*EXERCISE PROMPT*: The required answer is a copy of each line in the entries below that includes "selector".

-------------------------

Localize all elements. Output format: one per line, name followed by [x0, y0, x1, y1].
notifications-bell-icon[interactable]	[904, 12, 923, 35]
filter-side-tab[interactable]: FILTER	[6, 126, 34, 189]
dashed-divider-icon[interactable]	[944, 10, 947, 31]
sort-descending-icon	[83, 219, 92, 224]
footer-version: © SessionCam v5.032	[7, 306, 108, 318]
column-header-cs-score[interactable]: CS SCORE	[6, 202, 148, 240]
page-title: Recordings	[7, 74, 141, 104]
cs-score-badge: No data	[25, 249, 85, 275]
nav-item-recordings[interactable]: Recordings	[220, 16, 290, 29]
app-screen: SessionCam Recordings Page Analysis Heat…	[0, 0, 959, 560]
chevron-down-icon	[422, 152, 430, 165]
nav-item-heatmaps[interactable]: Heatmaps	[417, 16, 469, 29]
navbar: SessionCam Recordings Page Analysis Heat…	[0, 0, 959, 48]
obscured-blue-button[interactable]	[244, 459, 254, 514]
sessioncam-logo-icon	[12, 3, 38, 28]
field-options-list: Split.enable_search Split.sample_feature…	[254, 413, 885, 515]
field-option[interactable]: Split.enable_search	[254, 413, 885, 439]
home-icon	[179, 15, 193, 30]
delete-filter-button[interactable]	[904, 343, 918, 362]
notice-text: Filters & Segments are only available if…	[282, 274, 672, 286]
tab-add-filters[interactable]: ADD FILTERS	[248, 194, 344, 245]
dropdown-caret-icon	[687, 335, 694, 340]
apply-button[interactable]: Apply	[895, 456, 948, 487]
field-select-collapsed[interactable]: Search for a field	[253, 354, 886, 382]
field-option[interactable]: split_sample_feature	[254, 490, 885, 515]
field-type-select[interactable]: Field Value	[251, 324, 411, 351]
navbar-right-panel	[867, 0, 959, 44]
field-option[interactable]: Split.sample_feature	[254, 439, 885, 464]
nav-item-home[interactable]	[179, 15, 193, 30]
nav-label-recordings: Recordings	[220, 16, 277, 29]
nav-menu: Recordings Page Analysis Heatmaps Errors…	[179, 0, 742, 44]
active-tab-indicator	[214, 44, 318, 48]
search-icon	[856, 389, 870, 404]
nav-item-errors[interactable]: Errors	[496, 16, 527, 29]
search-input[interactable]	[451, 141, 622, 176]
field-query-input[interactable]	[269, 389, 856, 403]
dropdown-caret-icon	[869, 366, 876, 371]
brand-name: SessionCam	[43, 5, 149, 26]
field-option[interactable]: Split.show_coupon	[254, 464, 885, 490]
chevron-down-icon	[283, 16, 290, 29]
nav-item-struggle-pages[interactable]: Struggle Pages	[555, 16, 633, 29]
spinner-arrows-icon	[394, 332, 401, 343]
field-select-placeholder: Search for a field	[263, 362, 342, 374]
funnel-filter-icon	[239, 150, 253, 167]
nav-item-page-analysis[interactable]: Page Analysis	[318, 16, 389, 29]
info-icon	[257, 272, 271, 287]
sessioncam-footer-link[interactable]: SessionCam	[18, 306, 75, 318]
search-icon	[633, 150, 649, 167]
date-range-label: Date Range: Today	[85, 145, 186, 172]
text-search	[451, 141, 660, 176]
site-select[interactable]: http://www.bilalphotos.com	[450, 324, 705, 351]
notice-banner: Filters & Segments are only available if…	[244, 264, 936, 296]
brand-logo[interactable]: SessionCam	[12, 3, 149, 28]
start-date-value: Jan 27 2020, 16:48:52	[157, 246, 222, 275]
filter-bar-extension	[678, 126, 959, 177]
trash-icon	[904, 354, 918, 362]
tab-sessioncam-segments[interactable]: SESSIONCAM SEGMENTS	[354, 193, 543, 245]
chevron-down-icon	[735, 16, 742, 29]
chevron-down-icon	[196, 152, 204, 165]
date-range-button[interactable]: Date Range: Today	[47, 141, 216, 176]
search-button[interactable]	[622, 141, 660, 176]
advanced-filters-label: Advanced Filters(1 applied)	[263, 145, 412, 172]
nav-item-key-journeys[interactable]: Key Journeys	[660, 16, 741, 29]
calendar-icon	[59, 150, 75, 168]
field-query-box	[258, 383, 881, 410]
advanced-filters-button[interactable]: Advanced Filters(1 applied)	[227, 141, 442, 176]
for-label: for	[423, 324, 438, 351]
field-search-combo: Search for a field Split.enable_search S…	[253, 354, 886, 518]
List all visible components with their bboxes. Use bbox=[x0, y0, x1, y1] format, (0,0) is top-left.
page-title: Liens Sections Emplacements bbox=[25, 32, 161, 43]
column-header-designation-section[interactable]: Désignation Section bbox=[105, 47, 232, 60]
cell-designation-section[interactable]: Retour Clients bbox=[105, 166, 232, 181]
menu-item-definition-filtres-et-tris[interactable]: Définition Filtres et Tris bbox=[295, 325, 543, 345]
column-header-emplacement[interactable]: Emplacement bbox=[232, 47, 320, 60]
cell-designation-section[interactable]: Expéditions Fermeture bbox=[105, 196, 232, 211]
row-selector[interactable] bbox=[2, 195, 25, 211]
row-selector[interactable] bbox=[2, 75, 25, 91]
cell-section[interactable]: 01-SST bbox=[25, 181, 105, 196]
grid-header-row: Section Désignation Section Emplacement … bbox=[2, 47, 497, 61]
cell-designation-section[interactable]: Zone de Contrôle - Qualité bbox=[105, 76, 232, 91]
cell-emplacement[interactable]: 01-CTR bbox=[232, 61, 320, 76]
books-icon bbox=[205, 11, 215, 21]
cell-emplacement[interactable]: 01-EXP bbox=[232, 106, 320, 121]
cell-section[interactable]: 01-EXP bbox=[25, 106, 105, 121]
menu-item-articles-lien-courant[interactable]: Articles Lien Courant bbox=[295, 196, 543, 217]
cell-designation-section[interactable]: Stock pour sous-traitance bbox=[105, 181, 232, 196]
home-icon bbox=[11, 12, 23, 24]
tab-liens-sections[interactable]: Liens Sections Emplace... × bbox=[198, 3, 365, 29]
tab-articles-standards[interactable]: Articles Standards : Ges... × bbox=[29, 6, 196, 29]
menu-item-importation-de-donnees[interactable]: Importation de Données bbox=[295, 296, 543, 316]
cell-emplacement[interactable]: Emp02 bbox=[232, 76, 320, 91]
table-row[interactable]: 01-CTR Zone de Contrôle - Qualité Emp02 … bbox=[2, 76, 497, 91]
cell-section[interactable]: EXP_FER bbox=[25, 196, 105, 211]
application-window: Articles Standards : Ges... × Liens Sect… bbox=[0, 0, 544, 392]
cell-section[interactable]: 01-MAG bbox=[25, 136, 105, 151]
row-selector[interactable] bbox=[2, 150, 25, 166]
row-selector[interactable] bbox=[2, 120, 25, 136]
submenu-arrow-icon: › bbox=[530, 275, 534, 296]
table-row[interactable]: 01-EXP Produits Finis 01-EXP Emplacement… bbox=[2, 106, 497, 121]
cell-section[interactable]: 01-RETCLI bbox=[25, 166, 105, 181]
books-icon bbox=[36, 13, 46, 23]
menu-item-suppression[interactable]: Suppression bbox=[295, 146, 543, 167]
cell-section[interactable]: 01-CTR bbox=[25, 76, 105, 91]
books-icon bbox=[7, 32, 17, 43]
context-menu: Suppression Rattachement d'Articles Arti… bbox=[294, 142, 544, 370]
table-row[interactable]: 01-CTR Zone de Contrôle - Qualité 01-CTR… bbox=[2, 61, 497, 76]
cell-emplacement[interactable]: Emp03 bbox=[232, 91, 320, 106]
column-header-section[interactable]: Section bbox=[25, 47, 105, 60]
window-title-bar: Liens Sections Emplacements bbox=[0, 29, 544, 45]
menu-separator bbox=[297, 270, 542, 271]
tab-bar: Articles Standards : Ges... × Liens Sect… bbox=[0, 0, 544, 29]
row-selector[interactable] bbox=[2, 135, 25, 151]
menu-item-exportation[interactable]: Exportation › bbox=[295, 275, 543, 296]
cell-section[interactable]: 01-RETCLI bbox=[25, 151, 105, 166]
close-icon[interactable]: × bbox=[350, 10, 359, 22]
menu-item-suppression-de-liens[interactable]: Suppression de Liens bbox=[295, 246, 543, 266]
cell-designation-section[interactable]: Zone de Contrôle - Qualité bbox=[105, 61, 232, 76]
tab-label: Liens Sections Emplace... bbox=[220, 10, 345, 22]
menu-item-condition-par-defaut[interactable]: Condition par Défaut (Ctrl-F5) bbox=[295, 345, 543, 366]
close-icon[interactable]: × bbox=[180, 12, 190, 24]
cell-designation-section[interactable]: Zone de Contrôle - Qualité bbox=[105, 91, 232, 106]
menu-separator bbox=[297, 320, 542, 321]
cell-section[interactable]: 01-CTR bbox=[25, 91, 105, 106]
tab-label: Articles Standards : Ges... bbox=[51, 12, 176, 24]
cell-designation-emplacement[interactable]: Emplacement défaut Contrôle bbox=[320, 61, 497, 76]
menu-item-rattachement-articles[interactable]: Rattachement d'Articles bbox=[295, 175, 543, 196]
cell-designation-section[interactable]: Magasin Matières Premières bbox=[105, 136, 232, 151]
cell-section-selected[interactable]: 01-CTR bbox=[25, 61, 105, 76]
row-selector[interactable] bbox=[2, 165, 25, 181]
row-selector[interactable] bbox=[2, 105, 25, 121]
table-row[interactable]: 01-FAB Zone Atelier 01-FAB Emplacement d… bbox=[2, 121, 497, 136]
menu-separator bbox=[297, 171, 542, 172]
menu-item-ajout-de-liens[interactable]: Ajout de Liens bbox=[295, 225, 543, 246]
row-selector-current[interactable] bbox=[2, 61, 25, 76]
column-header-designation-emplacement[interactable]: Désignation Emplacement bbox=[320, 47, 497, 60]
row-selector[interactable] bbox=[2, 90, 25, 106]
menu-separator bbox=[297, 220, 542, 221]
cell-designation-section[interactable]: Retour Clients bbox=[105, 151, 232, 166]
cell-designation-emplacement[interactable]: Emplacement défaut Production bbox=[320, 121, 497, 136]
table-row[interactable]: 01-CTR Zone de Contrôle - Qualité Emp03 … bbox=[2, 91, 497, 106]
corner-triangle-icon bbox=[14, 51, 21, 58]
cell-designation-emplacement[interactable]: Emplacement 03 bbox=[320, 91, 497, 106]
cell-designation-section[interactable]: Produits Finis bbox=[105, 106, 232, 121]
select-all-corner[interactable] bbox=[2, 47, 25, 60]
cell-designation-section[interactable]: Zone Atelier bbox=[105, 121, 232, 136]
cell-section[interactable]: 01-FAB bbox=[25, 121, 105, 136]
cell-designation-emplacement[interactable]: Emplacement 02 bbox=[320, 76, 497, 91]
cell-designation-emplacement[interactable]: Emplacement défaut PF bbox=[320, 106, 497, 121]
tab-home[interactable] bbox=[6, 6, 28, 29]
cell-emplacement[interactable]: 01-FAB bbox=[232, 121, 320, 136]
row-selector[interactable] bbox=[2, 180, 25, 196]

-------------------------

*OUTPUT*:
row-selector[interactable] bbox=[2, 195, 25, 211]
row-selector[interactable] bbox=[2, 75, 25, 91]
row-selector[interactable] bbox=[2, 150, 25, 166]
row-selector[interactable] bbox=[2, 120, 25, 136]
row-selector[interactable] bbox=[2, 135, 25, 151]
row-selector[interactable] bbox=[2, 165, 25, 181]
row-selector[interactable] bbox=[2, 105, 25, 121]
row-selector-current[interactable] bbox=[2, 61, 25, 76]
row-selector[interactable] bbox=[2, 90, 25, 106]
row-selector[interactable] bbox=[2, 180, 25, 196]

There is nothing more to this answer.